Correspondence to: Dick F. Swaab, MD, PhD, Professor of Neurobiology, Netherlands Institute for Neuroscience, Meibergdreef 47, 1105 BA Amsterdam, The Netherlands E-mail: d.f.swaab{at}nin.knaw.nl

Transsexuality is an individual's unshakable conviction of belonging to the opposite sex, resulting in a request for sex-reassignment surgery. We have shown previously that the bed nucleus of the stria terminalis (BSTc) is female in size and neuron number in male-to-female transsexual people. In the present study we investigated the hypothalamic uncinate nucleus, which is composed of two subnuclei, namely interstitial nucleus of the anterior hypothalamus (INAH) 3 and 4. Post-mortem brain material was used from 42 subjects: 14 control males, 11 control females, 11 male-to-female transsexual people, 1 female-to-male transsexual subject and 5 non-transsexual subjects who were castrated because of prostate cancer. To identify and delineate the nuclei and determine their volume and shape we used three different stainings throughout the nuclei in every 15th section, i.e. thionin, neuropeptide Y and synaptophysin, using an image analysis system. The most pronounced differences were found in the INAH3 subnucleus. Its volume in thionin sections was 1.9 times larger in control males than in females (P < 0.013) and contained 2.3 times as many cells (P < 0.002). We showed for the first time that INAH3 volume and number of neurons of male-to-female transsexual people is similar to that of control females. The female-to-male transsexual subject had an INAH3 volume and number of neurons within the male control range, even though the treatment with testosterone had been stopped three years before death. The castrated men had an INAH3 volume and neuron number that was intermediate between males (volume and number of neurons P > 0.117) and females (volume P > 0.245 and number of neurons P > 0.341). There was no difference in INAH3 between pre-and post-menopausal women, either in the volume (P > 0.84) or in the number of neurons (P < 0.439), indicating that the feminization of the INAH3 of male-to-female transsexuals was not due to estrogen treatment. We propose that the sex reversal of the INAH3 in transsexual people is at least partly a marker of an early atypical sexual differentiation of the brain and that the changes in INAH3 and the BSTc may belong to a complex network that may structurally and functionally be related to gender identity.
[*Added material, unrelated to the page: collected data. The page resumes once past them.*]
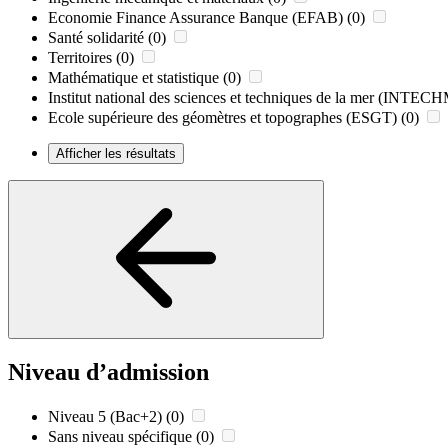
Economie Finance Assurance Banque (EFAB)
(0)
Santé solidarité
(0)
Territoires
(0)
Mathématique et statistique
(0)
Institut national des sciences et techniques de la mer (INTE
Ecole supérieure des géomètres et topographes (ESGT)
(0)
Afficher les résultats
Niveau d’admission
Niveau 5 (Bac+2)
(0)
Sans niveau spécifique
(0)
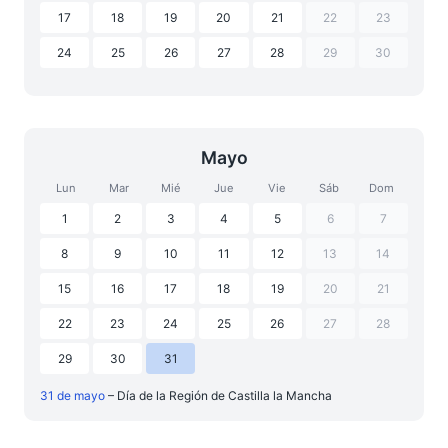
17
18
19
20
21
22
23
24
25
26
27
28
29
30
Mayo
Lun
Mar
Mié
Jue
Vie
Sáb
Dom
1
2
3
4
5
6
7
8
9
10
11
12
13
14
15
16
17
18
19
20
21
22
23
24
25
26
27
28
29
30
31
31 de mayo
– Día de la Región de Castilla la Mancha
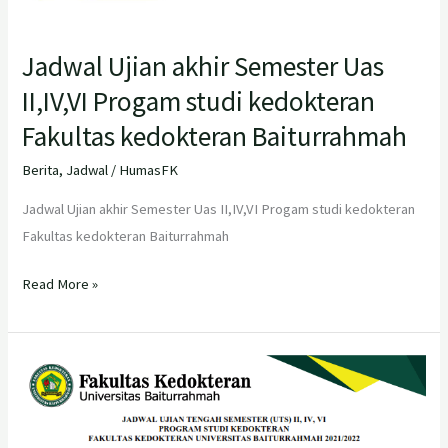
Jadwal Ujian akhir Semester Uas
II,IV,VI Progam studi kedokteran
Fakultas kedokteran Baiturrahmah
Berita
,
Jadwal
/
HumasFK
Jadwal Ujian akhir Semester Uas II,IV,VI Progam studi kedokteran
Fakultas kedokteran Baiturrahmah
Read More »
Jadwal
Ujian
Tengah
Semester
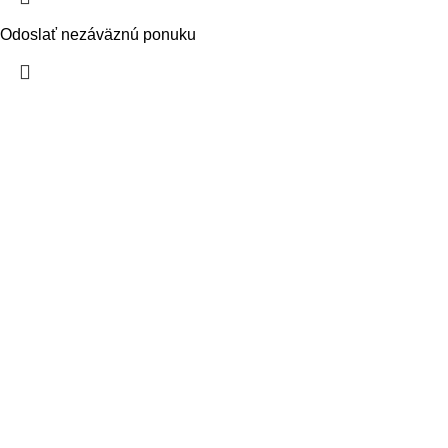
Odoslať nezáväznú ponuku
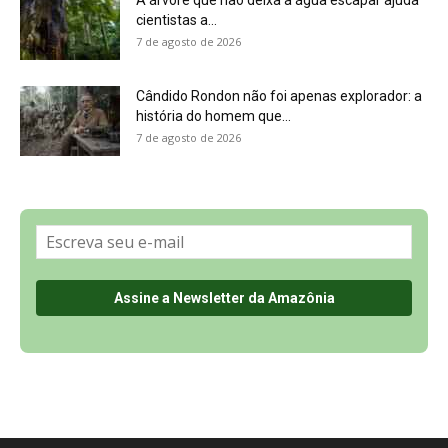
Sobre a Revista Amazônia
Contato
Política de Privacidade, LGPD e RGPD
Termos de Serviço
Últimas Notícias
🌎 Español
©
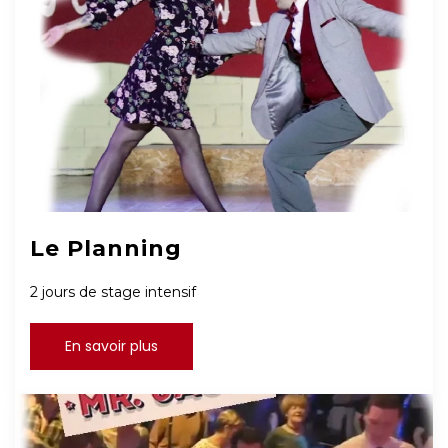
Le Planning
2 jours de stage intensif
En savoir plus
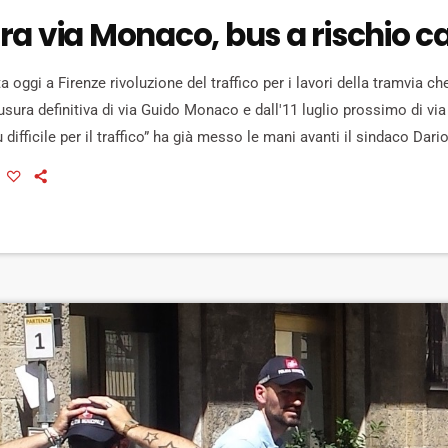
ra via Monaco, bus a rischio c
 oggi a Firenze rivoluzione del traffico per i lavori della tramvia ch
usura definitiva di via Guido Monaco e dall'11 luglio prossimo di vi
ù difficile per il traffico” ha già messo le mani avanti il sindaco Dari
utisti Ataf, che denunciano 100 corse saltate ai giorno. “Con i nuov
 Leoni, […]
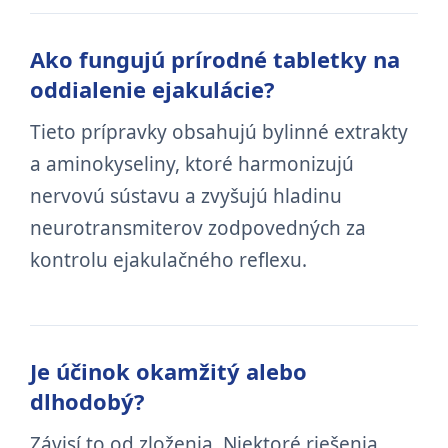
Ako fungujú prírodné tabletky na
oddialenie ejakulácie?
Tieto prípravky obsahujú bylinné extrakty
a aminokyseliny, ktoré harmonizujú
nervovú sústavu a zvyšujú hladinu
neurotransmiterov zodpovedných za
kontrolu ejakulačného reflexu.
Je účinok okamžitý alebo
dlhodobý?
Závisí to od zloženia. Niektoré riešenia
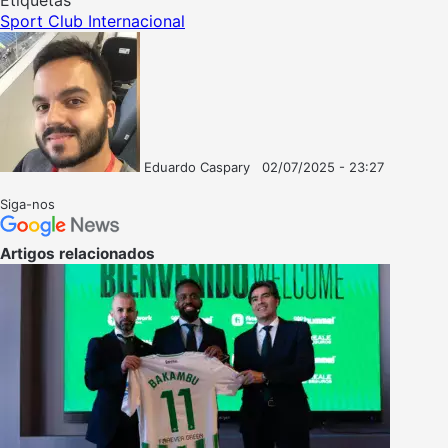
Sport Club Internacional
Eduardo Caspary
02/07/2025 - 23:27
Follow
Mande
on
um
Siga-nos
X
e-
mail
Artigos relacionados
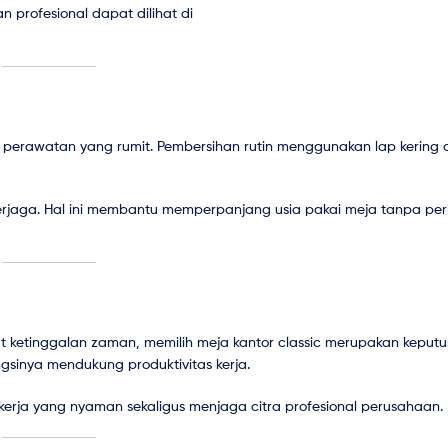
n profesional dapat dilihat di
 perawatan yang rumit. Pembersihan rutin menggunakan lap kering a
rjaga. Hal ini membantu memperpanjang usia pakai meja tanpa perl
 ketinggalan zaman, memilih meja kantor classic merupakan keput
ngsinya mendukung produktivitas kerja.
erja yang nyaman sekaligus menjaga citra profesional perusahaan.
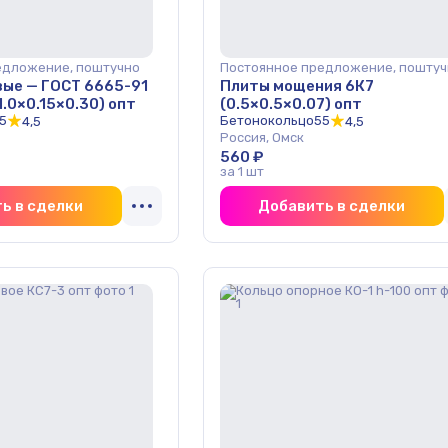
едложение, поштучно
Постоянное предложение, поштуч
вые — ГОСТ 6665-91
Плиты мощения 6К7
1.0×0.15×0.30) опт
(0.5×0.5×0.07) опт
5
Бетонокольцо55
4,5
4,5
Россия, Омск
560 ₽
за 1 шт
ь в сделки
Добавить в сделки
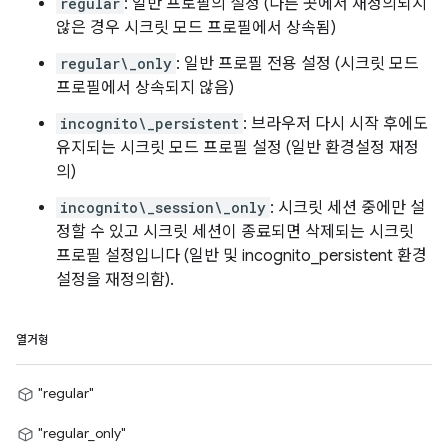
regular
: 일반 프로필의 설정 (다른 곳에서 재정의되지
않은 경우 시크릿 모드 프로필에서 상속됨)
regular\_only
: 일반 프로필 전용 설정 (시크릿 모드
프로필에서 상속되지 않음)
incognito\_persistent
: 브라우저 다시 시작 후에도
유지되는 시크릿 모드 프로필 설정 (일반 환경설정 재정
의)
incognito\_session\_only
: 시크릿 세션 중에만 설
정할 수 있고 시크릿 세션이 종료되면 삭제되는 시크릿
프로필 설정입니다 (일반 및 incognito_persistent 환경
설정을 재정의함).
열거형
"regular"
"regular_only"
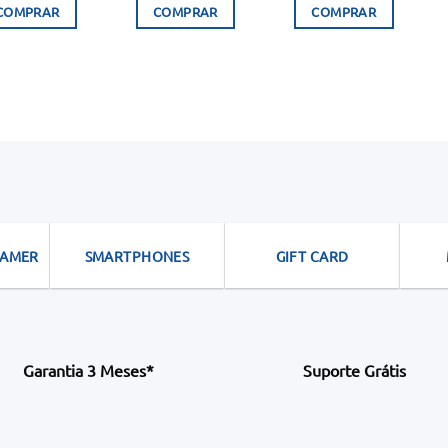
original
atual
COMPRAR
COMPRAR
COMPRAR
era:
é:
104.900Kz.
89.990Kz.
GAMER
SMARTPHONES
GIFT CARD
Garantia 3 Meses*
Suporte Grátis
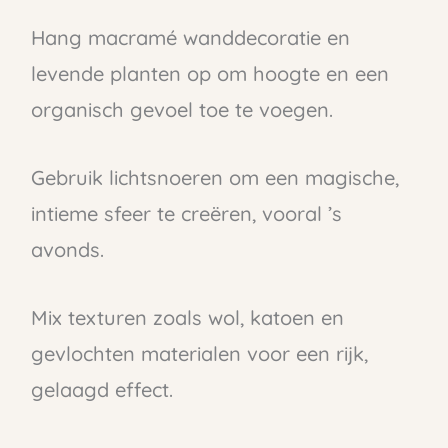
Hang macramé wanddecoratie en
levende planten op om hoogte en een
organisch gevoel toe te voegen.
Gebruik lichtsnoeren om een magische,
intieme sfeer te creëren, vooral ’s
avonds.
Mix texturen zoals wol, katoen en
gevlochten materialen voor een rijk,
gelaagd effect.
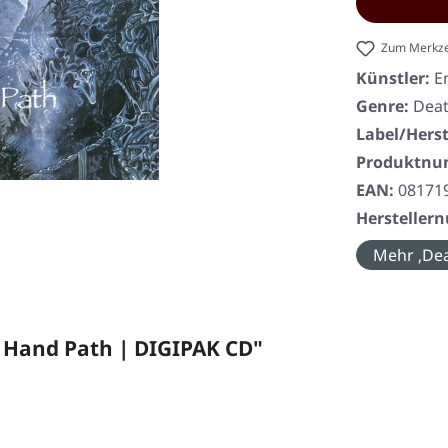
Zum Merkze
Künstler:
E
Genre:
Deat
Label/Herst
Produktn
EAN:
08171
Herstelle
Mehr ‚Dea
 Hand Path | DIGIPAK CD"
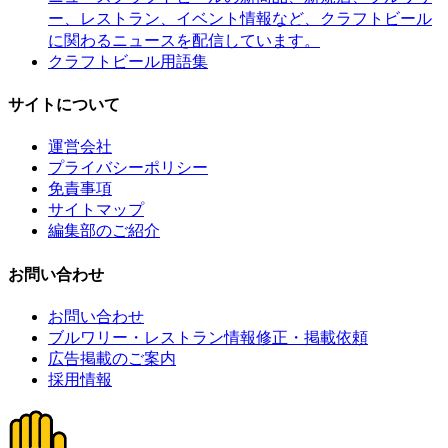
ー、レストラン、イベント情報など、クラフトビール
に関わるニュースを配信しています。
クラフトビール用語集
サイトについて
運営会社
プライバシーポリシー
免責事項
サイトマップ
編集部のご紹介
お問い合わせ
お問い合わせ
ブルワリー・レストラン情報修正・掲載依頼
広告掲載のご案内
採用情報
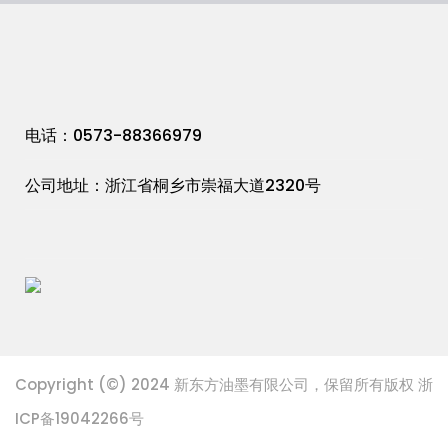
电话：0573-88366979
公司地址：浙江省桐乡市崇福大道2320号
Copyright (©) 2024 新东方油墨有限公司，保留所有版权 浙
ICP备19042266号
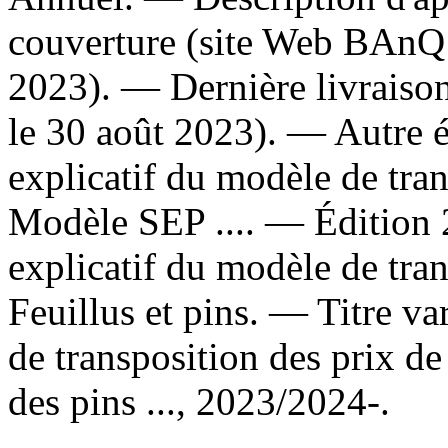
couverture (site Web BAnQ 
2023). — Dernière livraison
le 30 août 2023). —
Autre é
explicatif du modèle de tra
Modèle SEP .... —
Édition 
explicatif du modèle de tra
Feuillus et pins. —
Titre va
de transposition des prix de
des pins ..., 2023/2024-.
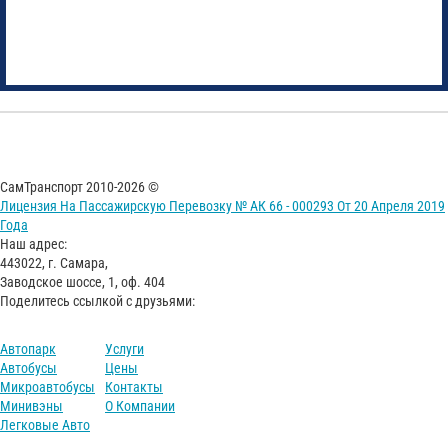
СамТранспорт 2010-2026 ©
Лицензия На Пассажирскую Перевозку № АК 66 - 000293 От 20 Апреля 2019
Года
Наш адрес:
443022, г. Самара,
Заводское шоссе, 1, оф. 404
Поделитесь ссылкой с друзьями:
Автопарк
Услуги
Автобусы
Цены
Микроавтобусы
Контакты
Минивэны
О Компании
Легковые Авто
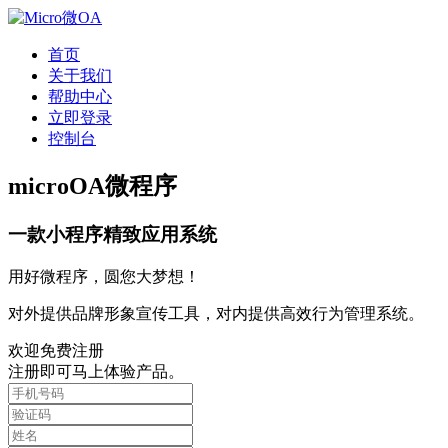
首页
关于我们
帮助中心
立即登录
控制台
microOA微程序
一款小程序精致应用系统
用好微程序，圆您大梦想！
对外提供品牌形象宣传工具，对内提供高效行为管理系统。
欢迎免费注册
注册即可马上体验产品。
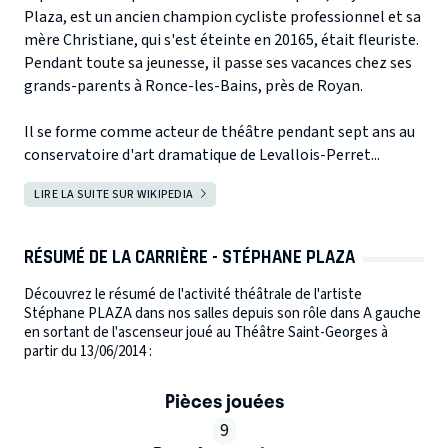
Plaza, est un ancien champion cycliste professionnel et sa
mère Christiane, qui s'est éteinte en 20165, était fleuriste.
Pendant toute sa jeunesse, il passe ses vacances chez ses
grands-parents à Ronce-les-Bains, près de Royan.
Il se forme comme acteur de théâtre pendant sept ans au
conservatoire d'art dramatique de Levallois-Perret...
LIRE LA SUITE SUR WIKIPEDIA
RÉSUMÉ DE LA CARRIÈRE - STÉPHANE PLAZA
Découvrez le résumé de l'activité théâtrale de l'artiste
Stéphane PLAZA dans nos salles depuis son rôle dans A gauche
en sortant de l'ascenseur joué au Théâtre Saint-Georges à
partir du 13/06/2014 :
Pièces jouées
9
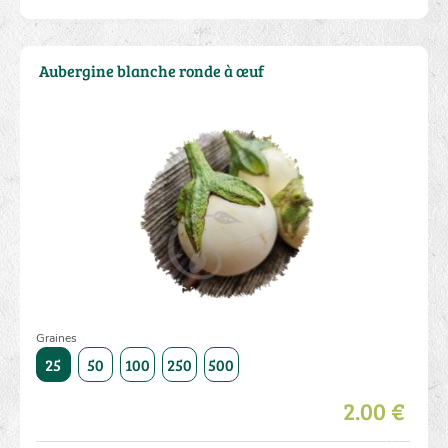
Aubergine blanche ronde à œuf
Graines
1000
25
50
100
250
500
1000
25
50
100
250
2.00 €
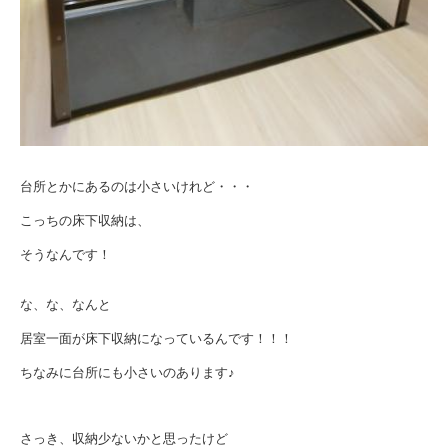
台所とかにあるのは小さいけれど・・・
こっちの床下収納は、
そうなんです！
な、な、なんと
居室一面が床下収納になっているんです！！！
ちなみに台所にも小さいのあります♪
さっき、収納少ないかと思ったけど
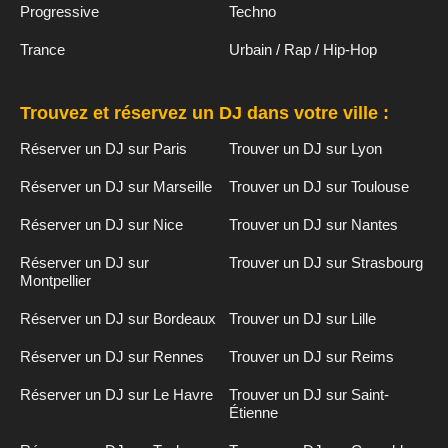
Progressive
Techno
Trance
Urbain / Rap / Hip-Hop
Trouvez et réservez un DJ dans votre ville :
Réserver un DJ sur Paris
Trouver un DJ sur Lyon
Réserver un DJ sur Marseille
Trouver un DJ sur Toulouse
Réserver un DJ sur Nice
Trouver un DJ sur Nantes
Réserver un DJ sur
Trouver un DJ sur Strasbourg
Montpellier
Réserver un DJ sur Bordeaux
Trouver un DJ sur Lille
Réserver un DJ sur Rennes
Trouver un DJ sur Reims
Réserver un DJ sur Le Havre
Trouver un DJ sur Saint-
Étienne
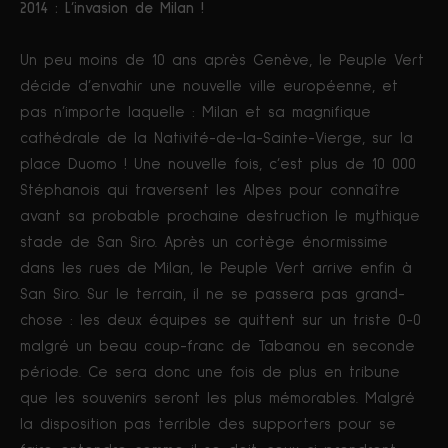
2014 : L’invasion de Milan !
Un peu moins de 10 ans après Genève, le Peuple Vert
décide d’envahir une nouvelle ville européenne, et
pas n’importe laquelle : Milan et sa magnifique
cathédrale de la Nativité-de-la-Sainte-Vierge, sur la
place Duomo ! Une nouvelle fois, c’est plus de 10 000
Stéphanois qui traversent les Alpes pour connaître
avant sa probable prochaine destruction le mythique
stade de San Siro. Après un cortège énormissime
dans les rues de Milan, le Peuple Vert arrive enfin à
San Siro. Sur le terrain, il ne se passera pas grand-
chose : les deux équipes se quittent sur un triste 0-0
malgré un beau coup-franc de Tabanou en seconde
période. Ce sera donc une fois de plus en tribune
que les souvenirs seront les plus mémorables. Malgré
la disposition pas terrible des supporters pour se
Key Words: transsexuality; gender identity; sexual dimorphism; uncinate nucleus; hypothalamus

Abbreviations: BSTc, bed nucleus of the stria terminalis; INAH, interstitial nucleus of the anterior hypothalamus; NBB, Netherlands Brain Bank; NPY, neuropeptide Y; SDN-POA, sexually dimorphic nucleus of the preoptic area; SYN, synaptophysin

Received April 22, 2008. Revised September 16, 2008. Accepted October 1, 2008.